On Monday morning, while I was carefully tucked in to bed with a new book, I posted on Facebook about my experience, and the more I think about it the more I would love to see some kind of study. I wonder how men would react to the lovely side effects of having a period. What would happen if all of a sudden their penis started shooting blood for 5-7 days, combined with a penile Charlie horse (cramps)? And what if every doctor and website calmly assured them that this was normal, and even that it was a “beautiful and important part of manhood and fatherhood.” (Ha!
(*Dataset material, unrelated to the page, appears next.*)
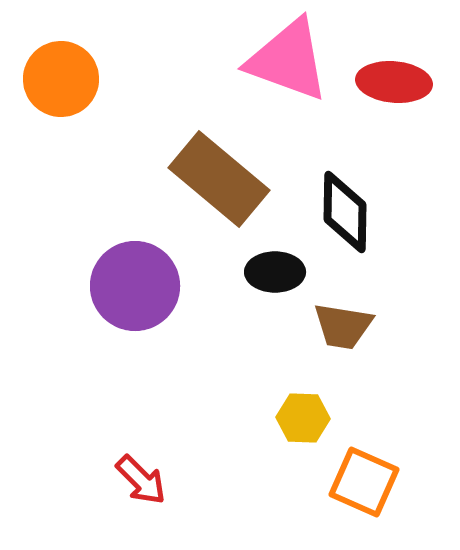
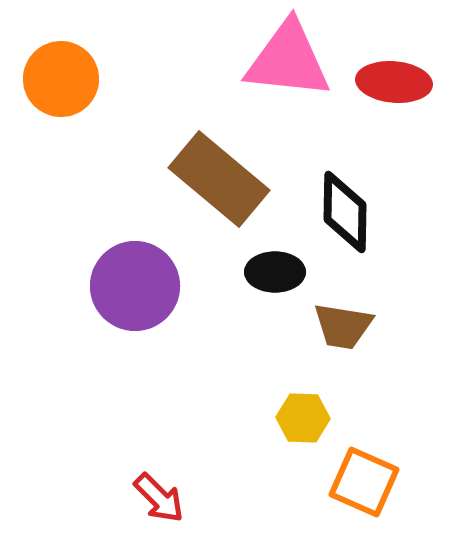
pink triangle: rotated 14 degrees counterclockwise
red arrow: moved 18 px right, 18 px down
Snort.) And what if a few weeks later it happened again, and then again, and again? For thirty-plus years. How would they—the general male populous—handle it? And what if every so often a balloon of blood and goo exploded inside their testicles? No reason, no warning, no cure, just BAM!–paintball to the testes. Do you think Research and Development labs would try a little harder to figure out a better solution? Do you think insurance companies would be more willing to invest in a procedure that eliminated this kind of thing? Do you think pharmacists would be able to distribute morphine to sufferers? (Ok, that last one might be a bit of a stretch…but still, would they?) It is a pretty solid assumption that the heads of medical research labs, insurance agencies, and Big Pharma are mostly men, and if they had this kind of debilitating horror to deal with every month you can bet your ass they would try and find some way to reduce their pain and suffering.

Reason #20,304 why more women should pursue STEM-related fields, why they should seek advanced degrees and pioneer research projects. Go to college, ladies, and stay there until you have that degree!

And in the meantime, I’ll be here with my sippy cup.